8/10
Family greed makes the patriarch plan to leave his life like a prize-fighter.
10 August 2015
Warning: Spoilers
"I'll die when I like, and not before", says Edna May Oliver as one of the last of the oldest generation of the wealthy Barr family, much younger than her oldest brother (George Arliss) who has brought everybody together from the family on the pretension that one of the family, a missionary over in Africa, has died. In reality, he's obviously testing them to see who is worthy of his remaining estate, and it isn't his own children or their money-grubbing spouses. Placing two of the biggest scene-stealers (Arliss and Oliver) together in one film isn't going to leave much room for the other actors to capture attention, although they do try their very best.
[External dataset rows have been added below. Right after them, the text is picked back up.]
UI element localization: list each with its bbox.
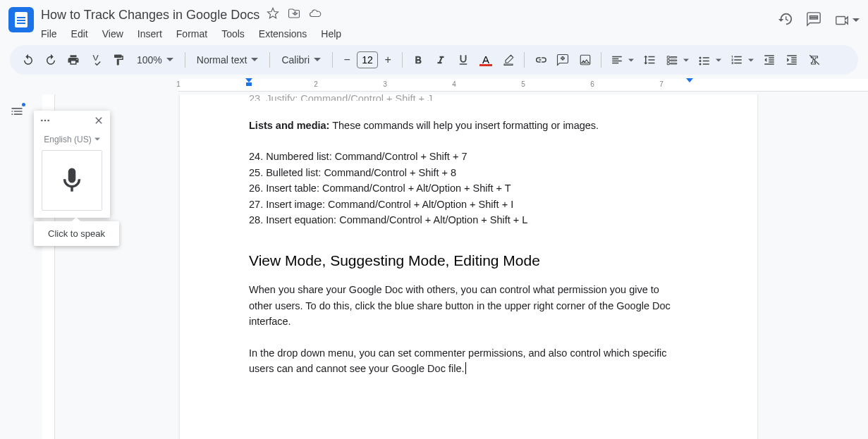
ruler-number: 3 [383,80,387,88]
italic-button[interactable] [431,50,451,70]
decrease-font-button[interactable]: − [338,51,355,68]
voice-tooltip: Click to speak [34,221,119,246]
history-icon[interactable] [778,11,793,30]
document-page[interactable]: 23. Justify: Command/Control + Shift + J… [180,94,757,439]
paint-format-button[interactable] [109,50,128,70]
line-spacing-button[interactable] [640,50,659,70]
increase-indent-button[interactable] [782,50,802,70]
horizontal-ruler[interactable]: 1 2 3 4 5 6 7 [178,79,868,92]
star-icon[interactable] [267,7,279,23]
ruler-number: 4 [452,80,456,88]
doc-title[interactable]: How to Track Changes in Google Docs [41,8,259,23]
doc-text: 26. Insert table: Command/Control + Alt/… [249,180,688,196]
toolbar: 100% Normal text Calibri − + A [10,45,858,75]
svg-point-0 [41,120,43,122]
decrease-indent-button[interactable] [759,50,779,70]
close-icon[interactable] [93,115,104,129]
menu-format[interactable]: Format [176,28,207,39]
menu-edit[interactable]: Edit [71,28,88,39]
docs-logo[interactable] [8,7,34,32]
doc-text: Lists and media: These commands will hel… [249,118,688,133]
insert-image-button[interactable] [575,50,595,70]
align-dropdown[interactable] [628,54,637,66]
doc-text: 23. Justify: Command/Control + Shift + J [249,94,688,101]
ruler-number: 6 [590,80,594,88]
style-select[interactable]: Normal text [191,54,264,66]
clear-formatting-button[interactable] [805,50,824,70]
more-icon[interactable] [39,115,51,129]
numbered-list-dropdown[interactable] [748,54,757,66]
menu-file[interactable]: File [41,28,57,39]
redo-button[interactable] [41,50,61,70]
zoom-select[interactable]: 100% [131,54,179,66]
bulleted-list-dropdown[interactable] [716,54,724,66]
doc-text: 27. Insert image: Command/Control + Alt/… [249,197,688,212]
doc-text: 28. Insert equation: Command/Control + A… [249,212,688,228]
bulleted-list-button[interactable] [695,50,714,70]
ruler-number: 1 [176,80,181,88]
menu-help[interactable]: Help [321,28,341,39]
align-button[interactable] [607,50,627,70]
print-button[interactable] [63,50,83,70]
doc-heading: View Mode, Suggesting Mode, Editing Mode [249,249,688,273]
right-indent-marker[interactable] [686,78,693,82]
undo-button[interactable] [18,50,38,70]
ruler-number: 5 [521,80,525,88]
spellcheck-button[interactable] [86,50,106,70]
outline-toggle-button[interactable] [6,101,28,121]
voice-language-select[interactable]: English (US) [34,133,110,150]
text-cursor [465,362,466,374]
left-indent-marker[interactable] [245,78,252,86]
microphone-button[interactable] [42,150,102,211]
ruler-number: 7 [659,80,664,88]
checklist-dropdown[interactable] [683,54,692,66]
doc-text: In the drop down menu, you can set comme… [249,345,679,377]
svg-point-2 [47,120,49,122]
menu-view[interactable]: View [102,28,123,39]
text-color-button[interactable]: A [476,50,496,70]
underline-button[interactable] [453,50,473,70]
highlight-button[interactable] [499,50,518,70]
voice-typing-panel: English (US) [34,111,110,218]
menu-insert[interactable]: Insert [137,28,162,39]
bold-button[interactable] [408,50,428,70]
doc-text: When you share your Google Doc with othe… [249,282,679,329]
doc-text: 25. Bulleted list: Command/Control + Shi… [249,165,688,180]
ruler-number: 2 [314,80,318,88]
doc-text: 24. Numbered list: Command/Control + Shi… [249,149,688,164]
menu-tools[interactable]: Tools [221,28,245,39]
link-button[interactable] [530,50,550,70]
add-comment-button[interactable] [553,50,573,70]
video-call-button[interactable] [834,13,860,28]
move-icon[interactable] [288,7,300,23]
cloud-icon[interactable] [309,7,322,23]
font-size-input[interactable] [357,51,378,68]
svg-point-1 [44,120,47,122]
numbered-list-button[interactable] [727,50,747,70]
increase-font-button[interactable]: + [379,51,396,68]
comment-icon[interactable] [806,11,821,30]
menu-extensions[interactable]: Extensions [259,28,307,39]
font-select[interactable]: Calibri [276,54,326,66]
checklist-button[interactable] [662,50,682,70]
Janet Beecher, as Arliss's daughter and Donald Meek, as his son, are obviously on a mission to make sure they get the estate even though Arliss doesn't really like them. Olivier, too, doesn't quite seem on the up and up, giving her nephew Meek asides of utter hatred.

Practically perfect in every way, this has little details throughout the film that are metaphors for both the family's greed and their idiocy, whether it be cuckoo clocks going off out of nowhere or high-pitched caterwauling of some of the younger female characters. The aging Arliss has a few surprises up his sleeve and delivers each line as if it was Noel Coward on opening night. Frank Albertson is impish and impulsive as Oliver's adopted son who ends up romancing his own cousin. Rafaela Ottiano's prickly sister-in-law is obvious yet funny, while Edward Ellis as a butler with a past offers dignity and pride. This is a comedy/drama about spending one's last days as if you will never die and certainly not leaving this world without a fight.